# Transfagarasan Rd Romania



## leisuretime (Mar 24, 2011)

Has anyone driven the Transafagarasan Road in a motorhome?
Are we crazy to be even comptemplating it?


----------



## rotorywing (Jul 19, 2010)

You could get a bit of practice on these roads 

http://carsroute.com/top-15-most-beautiful-roads-in-the-world/

Martin


----------



## Addie (Aug 5, 2008)

We'll be doing just that in under a months time!

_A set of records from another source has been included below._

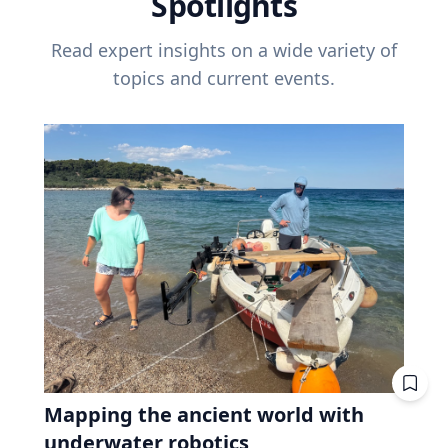
Spotlights
Read expert insights on a wide variety of
topics and current events.
Mapping the ancient world with
underwater robotics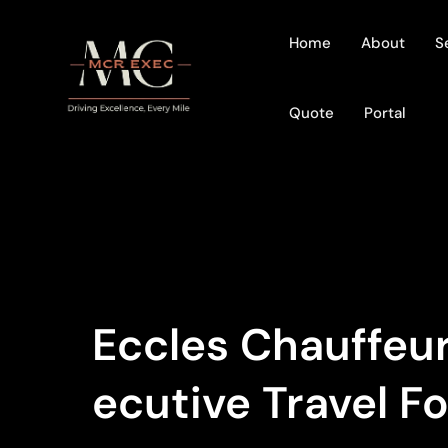
Home
About
S
Quote
Portal
Eccles Chauffeur
Ecutive Travel F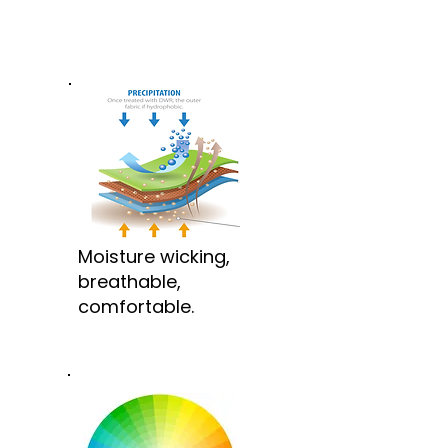
Moisture wicking,
breathable,
comfortable.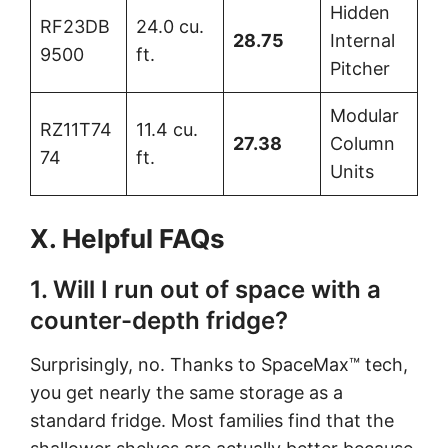
Hidden
RF23DB
24.0 cu.
28.75
Internal
9500
ft.
Pitcher
Modular
RZ11T74
11.4 cu.
27.38
Column
74
ft.
Units
X. Helpful FAQs
1. Will I run out of space with a
counter-depth fridge?
Surprisingly, no. Thanks to SpaceMax™ tech,
you get nearly the same storage as a
standard fridge. Most families find that the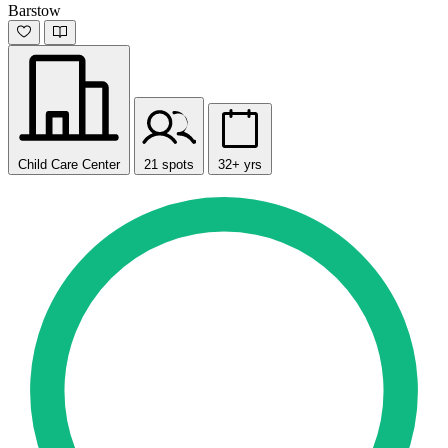
Barstow
Child Care Center
21 spots
32+ yrs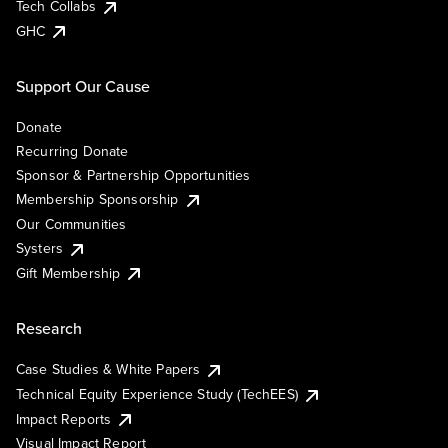
Tech Collabs
GHC
Support Our Cause
Donate
Recurring Donate
Sponsor & Partnership Opportunities
Membership Sponsorship
Our Communities
Systers
Gift Membership
Research
Case Studies & White Papers
Technical Equity Experience Study (TechEES)
Impact Reports
Visual Impact Report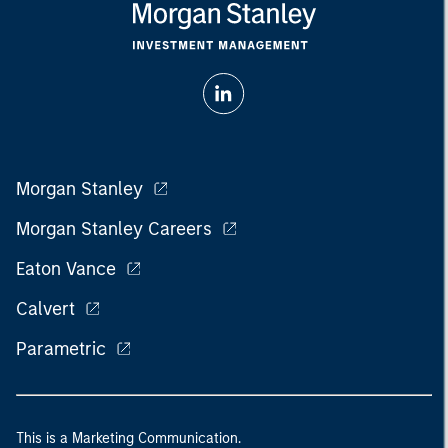
Morgan Stanley
Morgan Stanley Careers
Eaton Vance
Calvert
Parametric
This is a Marketing Communication.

I don't think you're mad, we drove Trollstigen Pass in Norway - as did some 8m A-Classes! We'll video it (as we did with Trollstigen) and put it on our blog 

http://www.europebycamper.com/2011/05/trollstigen.html


----------



## Lesleykh (Apr 13, 2009)

It depends on what time of year you plan to try it. We didn't try it when we were in Romania during the autumn as it was closed. Your only chance would be in summer. I think my husband has cycled it though.

Lesley


----------



## EJB (Aug 25, 2007)

Now I know why we love Norway :wink:


----------



## HurricaneSmith (Jul 13, 2007)

Addie said:


> .......we drove Trollstigen Pass in Norway.....l


Respect. 8)

I'm going to have to put that on my "To do" list. 8O


----------



## JIMY (Feb 24, 2011)

Marvelous video of Trollstigen, /thanks
Jim


----------



## Addie (Aug 5, 2008)

OK, so we've done it!

The road itself is absolutely fine, our van was fully laden at the time and although we're remapped (2.3 120 to 150) I can't imagine anyone else having a problem. 4x Spanish coachbuilts went up, one was 7.5m with bikes on the back etc no issues.

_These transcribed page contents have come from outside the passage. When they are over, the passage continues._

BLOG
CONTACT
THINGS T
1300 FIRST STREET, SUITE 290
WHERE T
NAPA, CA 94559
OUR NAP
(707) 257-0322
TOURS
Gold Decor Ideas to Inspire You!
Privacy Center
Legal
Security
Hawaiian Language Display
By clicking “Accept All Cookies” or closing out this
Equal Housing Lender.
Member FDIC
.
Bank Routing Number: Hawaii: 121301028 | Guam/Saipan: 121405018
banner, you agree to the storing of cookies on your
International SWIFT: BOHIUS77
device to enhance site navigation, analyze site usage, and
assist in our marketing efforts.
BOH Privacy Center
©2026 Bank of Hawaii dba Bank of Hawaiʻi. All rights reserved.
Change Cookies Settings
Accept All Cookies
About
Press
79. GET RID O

The only area of concern is if you want to continue from the top of the pass to the Vidraru Dam (also of topgear fame) the road is easily the worst road we've driven on in eastern europe - it MUST be ready for renewal soon.

I've made videos of both part of our journey up the pass and of the quality of the roads there. If you do make the journey there is a 'communal campsite' just after the Dam which is £1 per night with water and earth closet toilet next to a stream, small bar and possible to have open fires. We stayed there two days.

http://www.europebycamper.com/2011/08/transfagarasan-pass-vidraru-dam.html


----------



## leisuretime (Mar 24, 2011)

We have also completed the drive and as you say it was not that demanding but was a fun drive. We went from North to South; the actual Transfagarasan rd was in reasonable condition but as you say the road then deteriorated significantly. We had hoped that when we turned off to Bran the road would improve but it did not. With hindsight it might have been better to turn round and go back north and do the Transfagarasan again and then pick up the E68 east to Brasov.

Since leaving Romania we have just journeyed in the Peloppenese from Gythio to Finnikoundas. While it did not have as many dramatic hairpin bends, it is a delightful drive along the coast and then through the mountains


----------